→ Source data:
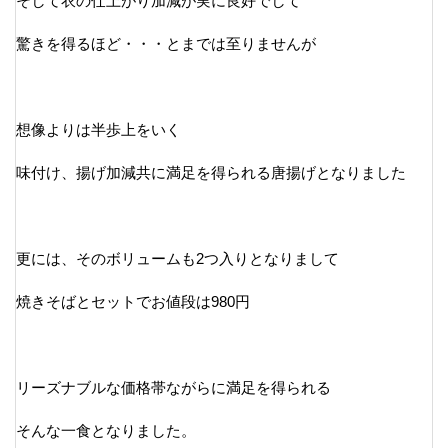
そして衣の仕上がり加減が実に良好でして
驚きを得るほど・・・とまでは至りませんが
想像よりは半歩上をいく
味付け、揚げ加減共に満足を得られる唐揚げとなりました
更には、そのボリュームも2つ入りとなりまして
焼きそばとセットでお値段は980円
リーズナブルな価格帯ながらに満足を得られる
そんな一食となりました。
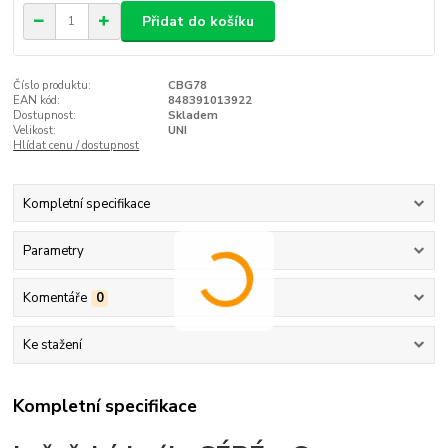
Přidat do košíku
Číslo produktu:
CBG78
EAN kód:
848391013922
Dostupnost:
Skladem
Velikost:
UNI
Hlídat cenu / dostupnost
Kompletní specifikace
Parametry
Komentáře
0
Ke stažení
Kompletní specifikace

→ WHAT YOU WILL DO: Keep every word of the data as it is when you write it out, but drop the pictures.

→ SOLUTION FOR THIS EXERCISE:
そして衣の仕上がり加減が実に良好でして
驚きを得るほど・・・とまでは至りませんが
想像よりは半歩上をいく
味付け、揚げ加減共に満足を得られる唐揚げとなりました
更には、そのボリュームも2つ入りとなりまして
焼きそばとセットでお値段は980円
リーズナブルな価格帯ながらに満足を得られる
そんな一食となりました。
Přidat do košíku
Číslo produktu:
CBG78
EAN kód:
848391013922
Dostupnost:
Skladem
Velikost:
UNI
Hlídat cenu / dostupnost
Kompletní specifikace
Parametry
Komentáře
0
Ke stažení
Kompletní specifikace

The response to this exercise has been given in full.